Defending the 850 units on the Stock Exchange is costly

It may have been necessary to raise large funds, but finally the Athens Stock Exchange managed to keep the psychological limit of 850 points, absorbing a significant part of the intra-conference pressures, which reached the General Index even in the zone of 830 points.

In particular, the General Index closed with losses of 1.66% at 852.10 points, while it moved between 833.56 points (-3.8%) and 862.14 points (-0.50%). The turnover amounted to 177.33 million euros and the volume to 89.13 million units, while 4.45 million units were traded through pre-agreed transactions.

Defending the 850 units on the Stock Exchange is costly

The index of high capitalization closed with a fall of 1.84%, at 2,059.27 points, while at -0.92% the Mid Cap completed the transactions at 1,482.45 points. The banking index closed with losses of 3.12% at 583.73 points.

The losses of 2022 are close to 5%

Although it responded positively to the Wall Street uptrend, this does not mean that the stock market is not on a difficult path that has not only lost its positive technical image, but also the long portfolios that it has so hard attracted since the beginning of the year. Now, the General Index is dangerously approaching the 2021 accumulation threshold, with the market urgently needing a response to hold on to last year’s gains.

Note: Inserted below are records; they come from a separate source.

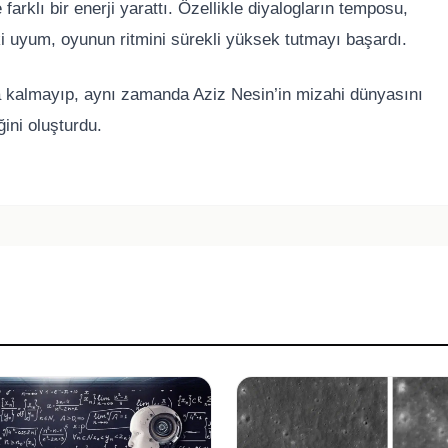
arklı bir enerji yarattı. Özellikle diyalogların temposu,
ki uyum, oyunun ritmini sürekli yüksek tutmayı başardı.
 kalmayıp, aynı zamanda Aziz Nesin’in mizahi dünyasını
ini oluşturdu.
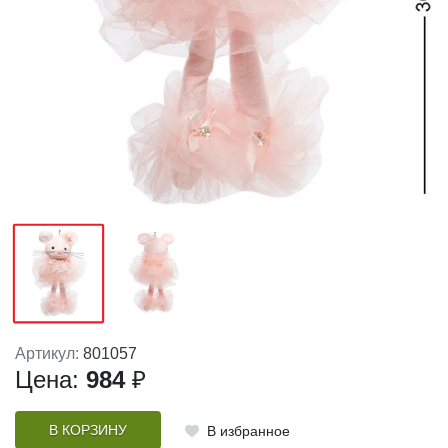
Артикул:
801057
Цена:
984
₽
В КОРЗИНУ
В избранное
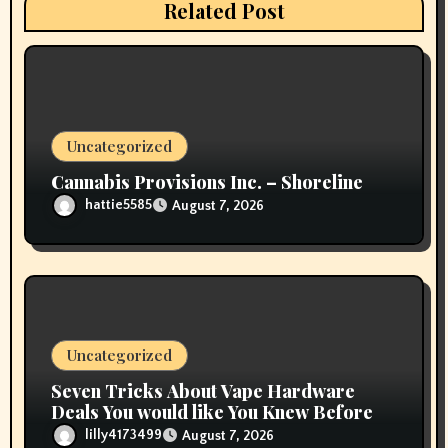
Related Post
t
i
o
Uncategorized
n
Cannabis Provisions Inc. – Shoreline
hattie5585
August 7, 2026
Uncategorized
Seven Tricks About Vape Hardware
Deals You would like You Knew Before
lilly4173499
August 7, 2026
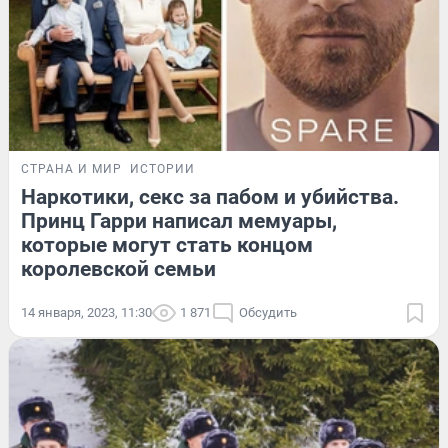
СТРАНА И МИР
ИСТОРИИ
Наркотики, секс за пабом и убийства.
Принц Гарри написал мемуары,
которые могут стать концом
королевской семьи
14 января, 2023, 11:30
1 871
Обсудить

Of course, what is pointed out is that if there is a gradual de-escalation of the crisis and a normalization of relations between the two sides, the Stock Exchange will most likely return to pre-Ukrainian crisis levels relatively soon. But because such a scenario does not seem to be confirmed at present, a greater effort may be needed to neutralize the geopolitical impact on Athens Avenue, while everything will depend on the efforts of the Greek government to support the affected companies.

And all this at a time when Goldman Sachs is coming to give a vote of confidence in the Greek stock market, seeing greater room for growth, in relation to the whole environment of emerging markets. In fact, it places the 12-month target at 1,175 points, while the earnings per share of Greek listed companies will increase by 20%, which is the highest level of growth in the region.

Why such a big drop?

The image of the Greek market has been reversed in recent days. That is, where in the first two months of the year the Stock Exchange managed to show significant resilience, in recent days it is leading the way in the fall. And as Ap. Manthos of Aenaon Markets points out, once again the “diversity” that distinguishes the foreign funds that hold Greek banking shares in their portfolio gave the tone of the extended sales in the last meetings.

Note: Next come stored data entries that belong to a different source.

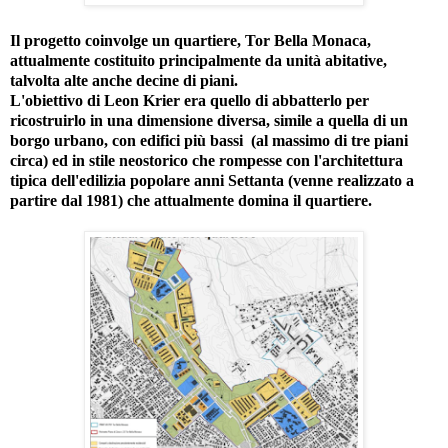
Il progetto coinvolge un quartiere, Tor Bella Monaca,
attualmente costituito principalmente da unità abitative,
talvolta alte anche decine di piani.
L'obiettivo di Leon Krier era quello di abbatterlo per
ricostruirlo in una dimensione diversa, simile a quella di un
borgo urbano, con edifici più bassi (al massimo di tre piani
circa) ed in stile neostorico che rompesse con l'architettura
tipica dell'edilizia popolare anni Settanta (venne realizzato a
partire dal 1981) che attualmente domina il quartiere.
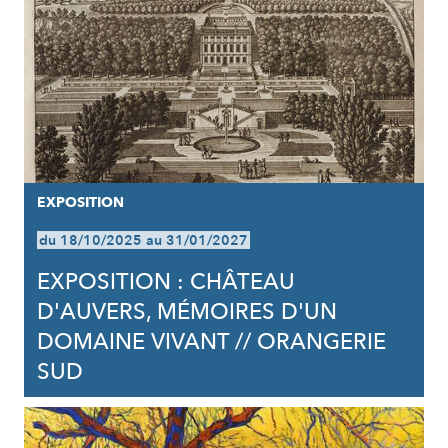
EXPOSITION
du 18/10/2025 au 31/01/2027
EXPOSITION : CHÂTEAU
D'AUVERS, MÉMOIRES D'UN
DOMAINE VIVANT // ORANGERIE
SUD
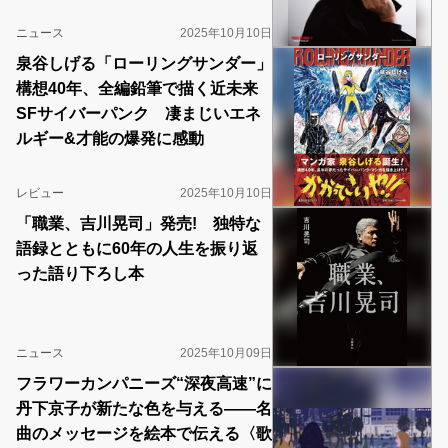
ニュース
2025年10月10日
泉谷しげる「ローリングサンダー」
構想40年、全編鉛筆で描く近未来
SFサイバーパンク 凄まじいエネ
ルギー&才能の爆発に感動
レビュー
2025年10月10日
「職業、吉川晃司」発売! 独特な
語録とともに60年の人生を振り返
った語り下ろし本
ニュース
2025年10月09日
フラワーカンパニーズ“深夜高速”に
丹下京子が新たな色を与える――名
曲のメッセージを絵本で伝える〈歌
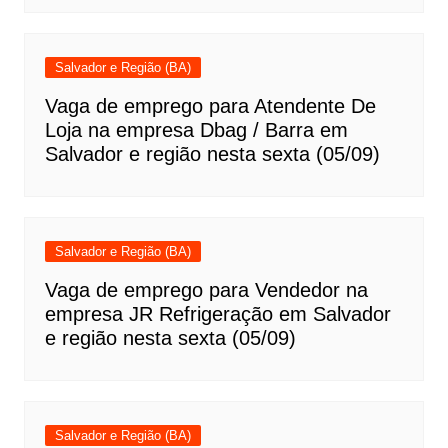
Salvador e Região (BA)
Vaga de emprego para Atendente De
Loja na empresa Dbag / Barra em
Salvador e região nesta sexta (05/09)
Salvador e Região (BA)
Vaga de emprego para Vendedor na
empresa JR Refrigeração em Salvador
e região nesta sexta (05/09)
Salvador e Região (BA)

The beginning was made by some short-term moving portfolios where in the midst of the negative conditions from the evolving geopolitical crisis they decided to violently pull the earned “chips” from the market table, since since the beginning of the year the bank shares had a significant performance in relation to the General Index.

On the board

On the board now, Aegean lost 6%, with Coca Cola following with -5.93%, although intra-conference it was even lower. Eurobank, Ethniki, Sarantis and PPC closed more than -4%, while Biochalco, Hellenic Petroleum, Titan and Motor Oil closed more than -2%.

The losses in Terna Energy, ELHA, Alpha Bank, EYDAP and Lambda while Quest, Mytilineos, GEK Terna, PPA, IPTO and OTE closed slightly down. On the other hand, Piraeus and OPAP closed slightly higher, with Ellactor gaining 1.22% and Jumbo closing with a jump of 4.46%.